読後あらためて思ったのは、歴史を知ることは今を知ることなのだなぁと。日米の仲は相変わらず少し斜めな友好関係が続いているけれど、この先に待つ変化のためにも貴重な知見がある。残念ながら絶版となっているようだけど、久しぶりにお勧めしたい一冊。
百年の夢―岡本ファミリーのアメリカ
村上由見子
新潮社

『デジタル・ナルシス』―その深淵もまた、あまりに人間的

2017年06月28日 | 読書とか

情報時代(というのも大雑把な括りだが)、その礎を創りあげた6人について書かれた一冊。各項とも初出はかつて岩波書店から発行されていた学術誌「へるめす」に1988から1990年に掲載されたものだが(7番目の「デジタル・ナルシス」のみ書き下ろし)、その内容は今も新鮮だ。

その彼らをどう呼ぶか。天才、偉人、パイオニアなど、どれも合っているようだが、しっくりこない。いずれの人物も「クセのある」キャラクターであることは間違いないが、それを「天才ゆえの極端さ」といったステレオタイプで見ることに、著者はびしっと釘を刺して回る。

フォン・ノイマン、チューリング、バベッジ、シャノン、ベイトソン、ウィーナーの6人。その全員が並外れた知力の持ち主であることは疑いがないが、著者の視線は、それ故に描き出される人間としての紆余曲折を見逃さない。ある意味、常人離れすることでより人間的である、といったパラドックスが見えてくる。

そしてそれは、単に人間描写として興味深いだけではなく、人間が科学技術という代物と向かい合うときの注意書きとしても機能してくれる。サイエンスは、決して行儀のいいものではないのだ。

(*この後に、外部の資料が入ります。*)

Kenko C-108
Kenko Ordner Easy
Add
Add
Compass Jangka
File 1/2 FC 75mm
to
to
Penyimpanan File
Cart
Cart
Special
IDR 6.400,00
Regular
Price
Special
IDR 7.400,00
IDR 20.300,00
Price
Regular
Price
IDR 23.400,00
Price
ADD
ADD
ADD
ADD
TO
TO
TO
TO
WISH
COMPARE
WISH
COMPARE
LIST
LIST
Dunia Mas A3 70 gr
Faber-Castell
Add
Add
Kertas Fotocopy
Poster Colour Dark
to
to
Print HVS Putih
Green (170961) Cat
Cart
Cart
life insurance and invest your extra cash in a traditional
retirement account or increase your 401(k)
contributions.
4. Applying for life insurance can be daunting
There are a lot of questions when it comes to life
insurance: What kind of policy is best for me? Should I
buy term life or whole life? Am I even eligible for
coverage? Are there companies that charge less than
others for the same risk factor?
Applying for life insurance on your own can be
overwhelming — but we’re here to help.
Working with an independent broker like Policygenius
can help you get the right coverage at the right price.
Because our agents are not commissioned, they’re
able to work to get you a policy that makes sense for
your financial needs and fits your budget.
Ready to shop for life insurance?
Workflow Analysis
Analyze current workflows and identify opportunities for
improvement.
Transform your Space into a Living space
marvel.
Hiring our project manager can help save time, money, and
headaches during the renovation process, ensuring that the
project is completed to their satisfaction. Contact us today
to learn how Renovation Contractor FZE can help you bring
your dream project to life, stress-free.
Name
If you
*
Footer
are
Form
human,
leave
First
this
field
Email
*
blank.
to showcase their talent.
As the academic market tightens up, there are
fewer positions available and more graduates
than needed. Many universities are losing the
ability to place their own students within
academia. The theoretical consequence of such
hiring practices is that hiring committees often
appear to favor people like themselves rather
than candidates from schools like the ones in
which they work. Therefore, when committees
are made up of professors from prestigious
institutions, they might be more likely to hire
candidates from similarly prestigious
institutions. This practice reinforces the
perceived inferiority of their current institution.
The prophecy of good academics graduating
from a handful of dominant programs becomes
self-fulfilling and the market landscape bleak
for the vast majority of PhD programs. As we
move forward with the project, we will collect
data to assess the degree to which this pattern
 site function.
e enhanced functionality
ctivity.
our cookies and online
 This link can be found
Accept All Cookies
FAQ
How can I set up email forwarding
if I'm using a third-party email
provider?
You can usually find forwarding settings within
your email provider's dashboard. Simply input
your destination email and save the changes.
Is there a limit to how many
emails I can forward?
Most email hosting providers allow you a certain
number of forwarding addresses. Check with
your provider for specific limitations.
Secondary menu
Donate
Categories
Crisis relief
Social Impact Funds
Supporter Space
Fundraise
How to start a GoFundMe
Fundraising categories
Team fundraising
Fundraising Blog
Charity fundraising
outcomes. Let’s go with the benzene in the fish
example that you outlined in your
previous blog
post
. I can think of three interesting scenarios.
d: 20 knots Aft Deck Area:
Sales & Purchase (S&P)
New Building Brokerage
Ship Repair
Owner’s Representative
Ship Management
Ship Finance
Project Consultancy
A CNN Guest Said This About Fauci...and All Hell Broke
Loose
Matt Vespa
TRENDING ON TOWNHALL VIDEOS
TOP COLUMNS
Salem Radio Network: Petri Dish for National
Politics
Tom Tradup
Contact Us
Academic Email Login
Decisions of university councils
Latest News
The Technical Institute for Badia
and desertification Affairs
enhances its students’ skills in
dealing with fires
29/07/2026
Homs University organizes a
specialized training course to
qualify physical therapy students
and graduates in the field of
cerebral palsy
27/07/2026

今、再びAI/人工知能に注目が集まっている。しかしそこには何度落とし穴に嵌っても学習の兆しがない我々お得意の、目出度い期待や、あるいはマネーの匂いへの過敏さがないだろうか。発行から時間は経っているが、逆に今こそ読まれるべき一冊と言ってもよいだろう。

ところで最終章の7は、上記の6人の姿を通じた「デジタル・ナルシス」への総集編。実は個人的には、ここがいちばんのエッセンスではないかと思っている。まるで鍋の最後に食べる、具から染み出した旨味が凝縮されたオジヤのような(うどんで頂くのも好きですが)。この締めの技こそ、書き手としての西垣氏の真骨頂かもしれない。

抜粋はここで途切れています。